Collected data
"""

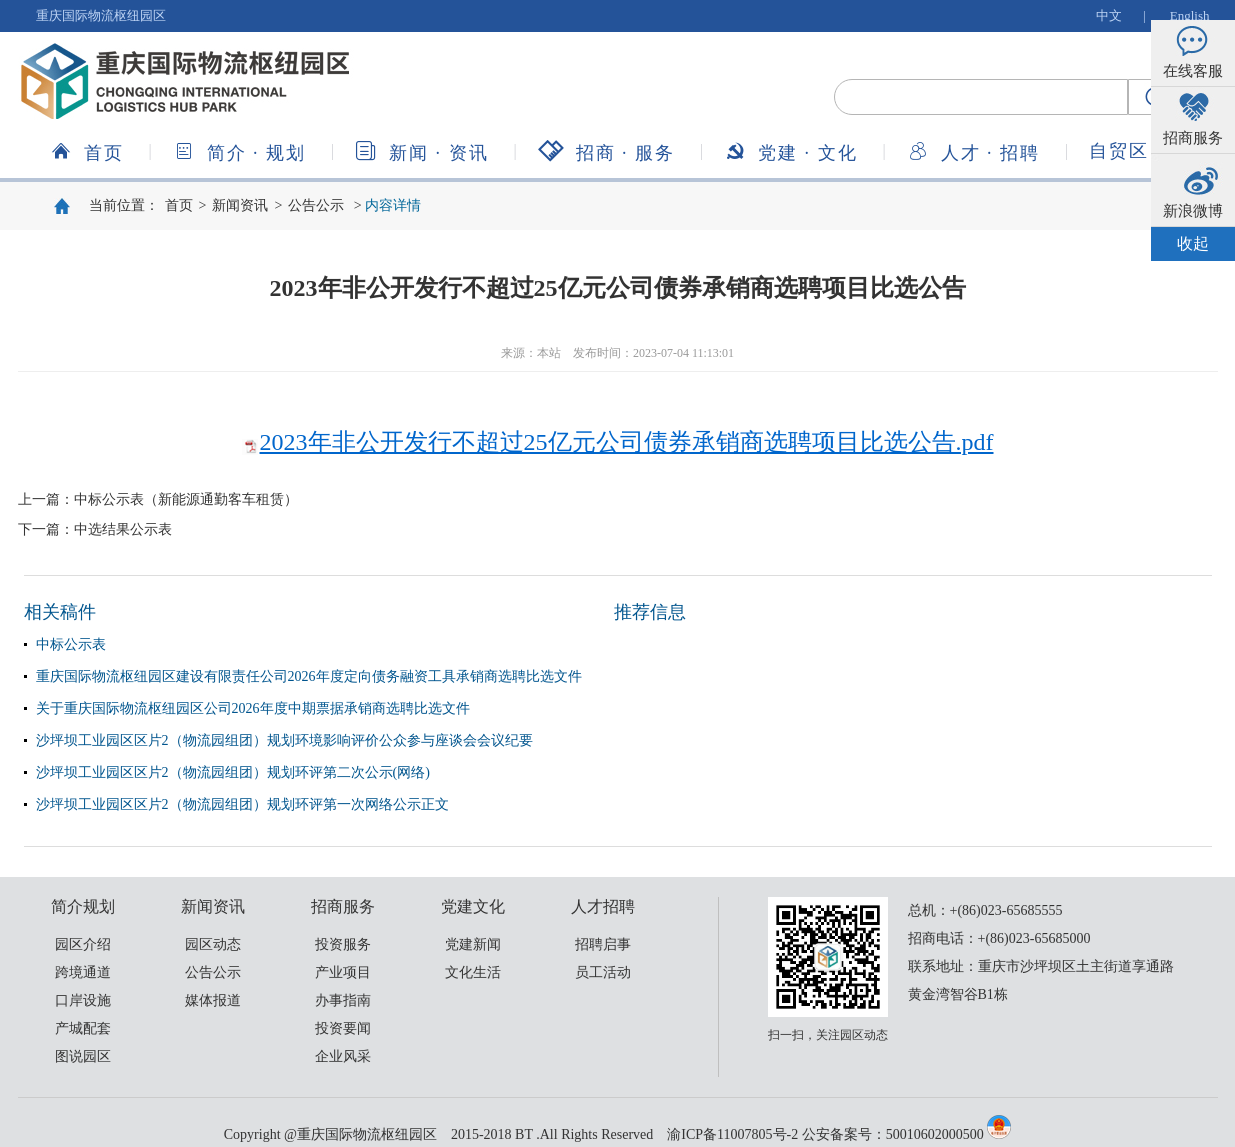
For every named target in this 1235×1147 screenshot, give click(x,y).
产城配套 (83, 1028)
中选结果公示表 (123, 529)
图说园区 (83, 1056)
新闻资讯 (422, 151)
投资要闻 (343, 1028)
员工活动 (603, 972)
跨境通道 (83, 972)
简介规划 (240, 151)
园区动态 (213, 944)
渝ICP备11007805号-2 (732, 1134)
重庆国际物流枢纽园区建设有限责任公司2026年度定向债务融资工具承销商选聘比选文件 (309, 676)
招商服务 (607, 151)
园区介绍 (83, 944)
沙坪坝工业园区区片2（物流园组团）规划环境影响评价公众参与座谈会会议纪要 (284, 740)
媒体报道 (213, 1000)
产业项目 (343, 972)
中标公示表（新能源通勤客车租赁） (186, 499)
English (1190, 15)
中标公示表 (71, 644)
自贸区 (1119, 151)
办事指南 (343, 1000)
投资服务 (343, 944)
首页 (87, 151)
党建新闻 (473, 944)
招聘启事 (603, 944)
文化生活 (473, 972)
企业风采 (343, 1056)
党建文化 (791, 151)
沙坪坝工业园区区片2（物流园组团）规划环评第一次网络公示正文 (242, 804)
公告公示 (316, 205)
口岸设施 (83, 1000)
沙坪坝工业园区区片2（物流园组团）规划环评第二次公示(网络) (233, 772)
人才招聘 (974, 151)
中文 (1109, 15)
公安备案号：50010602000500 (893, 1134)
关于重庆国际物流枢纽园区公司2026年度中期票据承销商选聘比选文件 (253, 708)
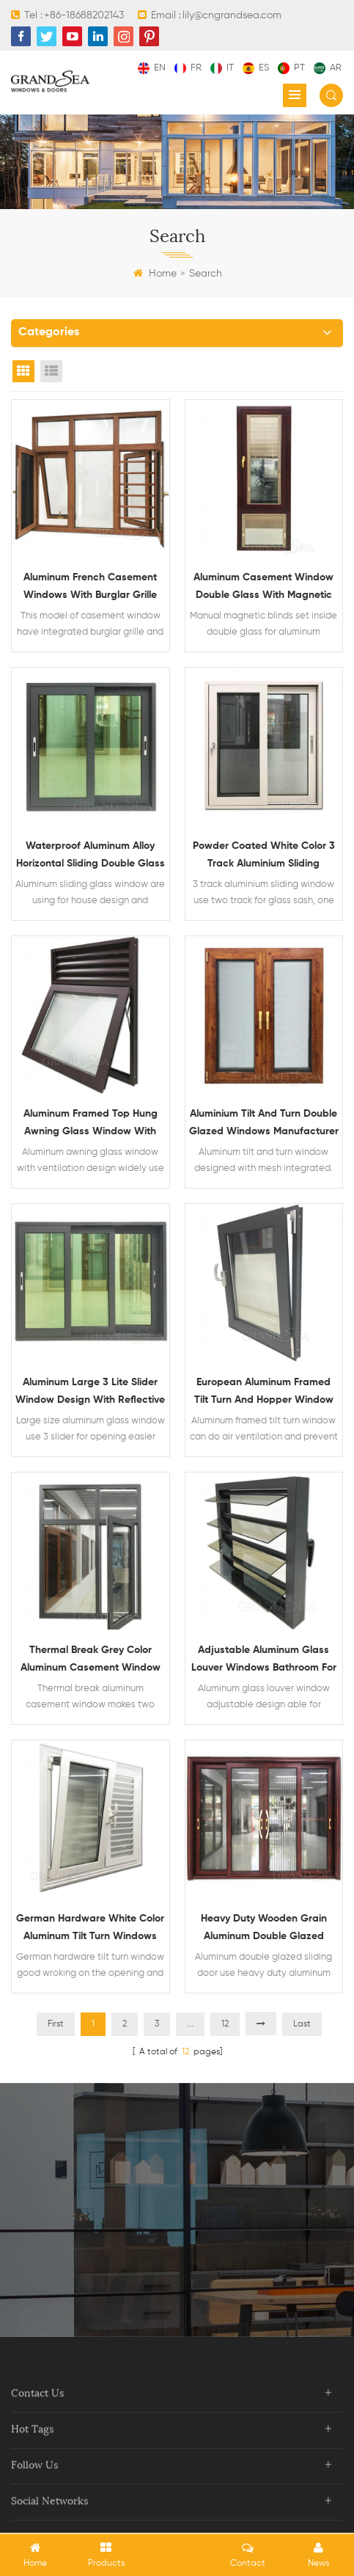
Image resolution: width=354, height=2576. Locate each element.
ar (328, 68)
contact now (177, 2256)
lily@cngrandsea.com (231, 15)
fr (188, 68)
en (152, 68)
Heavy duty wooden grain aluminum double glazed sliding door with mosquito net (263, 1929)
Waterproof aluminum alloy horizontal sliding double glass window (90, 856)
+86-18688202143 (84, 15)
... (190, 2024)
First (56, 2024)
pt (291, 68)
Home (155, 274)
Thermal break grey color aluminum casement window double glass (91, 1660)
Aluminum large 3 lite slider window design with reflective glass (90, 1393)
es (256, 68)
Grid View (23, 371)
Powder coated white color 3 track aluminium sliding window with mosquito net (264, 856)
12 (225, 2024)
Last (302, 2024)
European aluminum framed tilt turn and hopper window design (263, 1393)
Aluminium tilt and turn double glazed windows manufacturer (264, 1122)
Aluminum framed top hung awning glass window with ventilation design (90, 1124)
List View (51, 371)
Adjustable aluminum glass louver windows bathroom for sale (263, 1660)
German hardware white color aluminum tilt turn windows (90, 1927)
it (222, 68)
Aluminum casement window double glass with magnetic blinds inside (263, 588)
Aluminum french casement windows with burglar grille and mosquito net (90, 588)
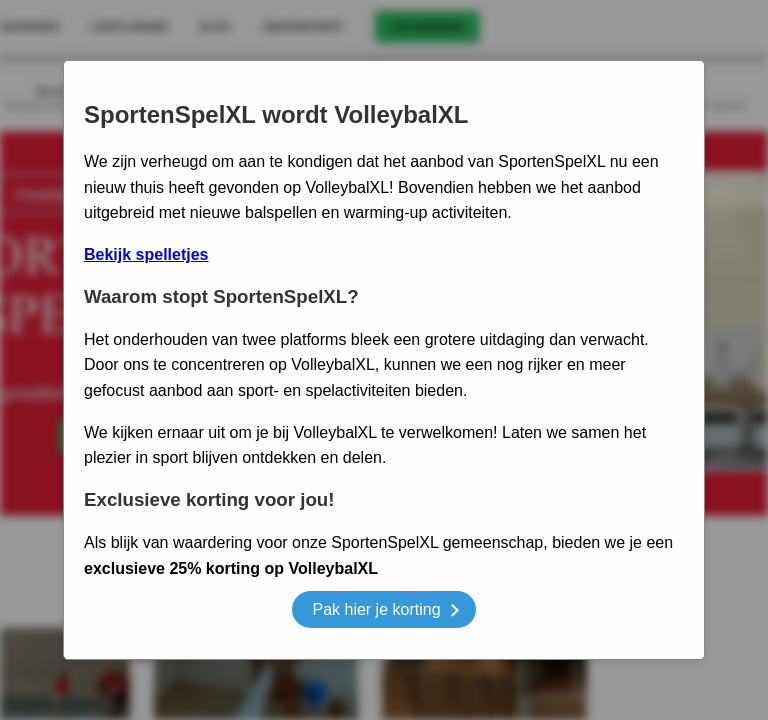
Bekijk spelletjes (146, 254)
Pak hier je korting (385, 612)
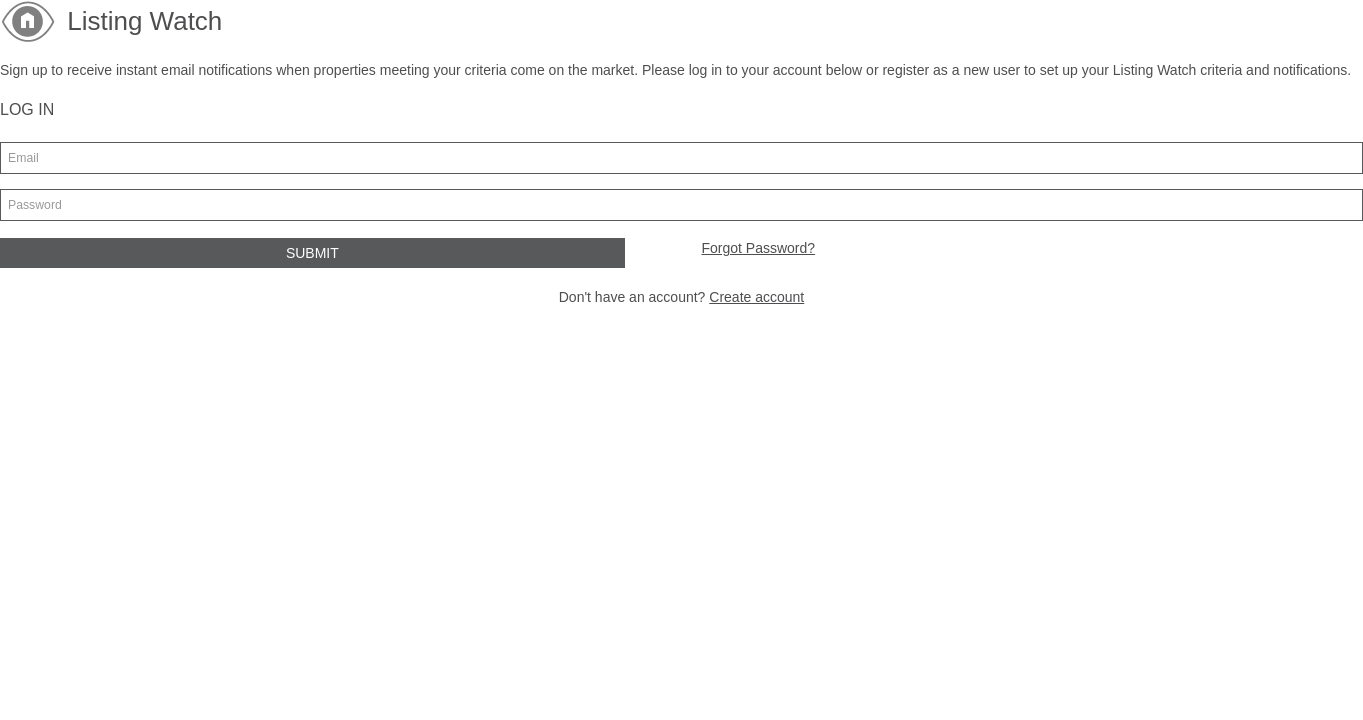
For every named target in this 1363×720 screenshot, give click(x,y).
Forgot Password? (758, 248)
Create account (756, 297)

"""

In the records above, find the line containing "en (152, 68)", then write out exactly that line and every later one through the last, omitting pictures.

_TASK RESULT_
en (152, 68)
Heavy duty wooden grain aluminum double glazed sliding door with mosquito net (263, 1929)
Waterproof aluminum alloy horizontal sliding double glass window (90, 856)
+86-18688202143 (84, 15)
... (190, 2024)
First (56, 2024)
pt (291, 68)
Home (155, 274)
Thermal break grey color aluminum casement window double glass (91, 1660)
Aluminum large 3 lite slider window design with reflective glass (90, 1393)
es (256, 68)
Grid View (23, 371)
Powder coated white color 3 track aluminium sliding window with mosquito net (264, 856)
12 (225, 2024)
Last (302, 2024)
European aluminum framed tilt turn and hopper window design (263, 1393)
Aluminium tilt and turn double glazed windows manufacturer (264, 1122)
Aluminum framed top hung awning glass window with ventilation design (90, 1124)
List View (51, 371)
Adjustable aluminum glass louver windows bathroom for sale (263, 1660)
German hardware white color aluminum tilt turn windows (90, 1927)
it (222, 68)
Aluminum casement window double glass with magnetic blinds inside (263, 588)
Aluminum french casement windows with burglar grille and mosquito net (90, 588)
Bekijk spelletjes (146, 254)
Pak hier je korting (385, 612)
For every named target in this 1363×720 screenshot, give click(x,y).
Forgot Password? (758, 248)
Create account (756, 297)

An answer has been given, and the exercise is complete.